_REQUIRED WORK_:
With the pictures excluded, repeat every entry exactly.
((
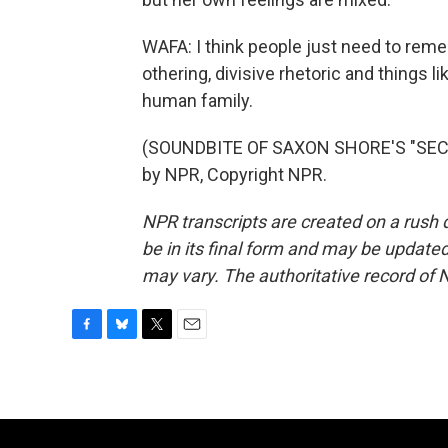
WAFA: I think people just need to rem
othering, divisive rhetoric and things lik
human family.
(SOUNDBITE OF SAXON SHORE'S "SECRE
by NPR, Copyright NPR.
NPR transcripts are created on a rush 
be in its final form and may be updated 
may vary. The authoritative record of 
F
B
T
E
a
l
w
m
c
u
i
a
e
e
t
i
b
s
t
l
))
_RESULT_:
WAFA: I think people just need to rem
othering, divisive rhetoric and things lik
human family.
(SOUNDBITE OF SAXON SHORE'S "SECRE
by NPR, Copyright NPR.
NPR transcripts are created on a rush 
be in its final form and may be updated 
may vary. The authoritative record of 
F
B
T
E
a
l
w
m
c
u
i
a
e
e
t
i
b
s
t
l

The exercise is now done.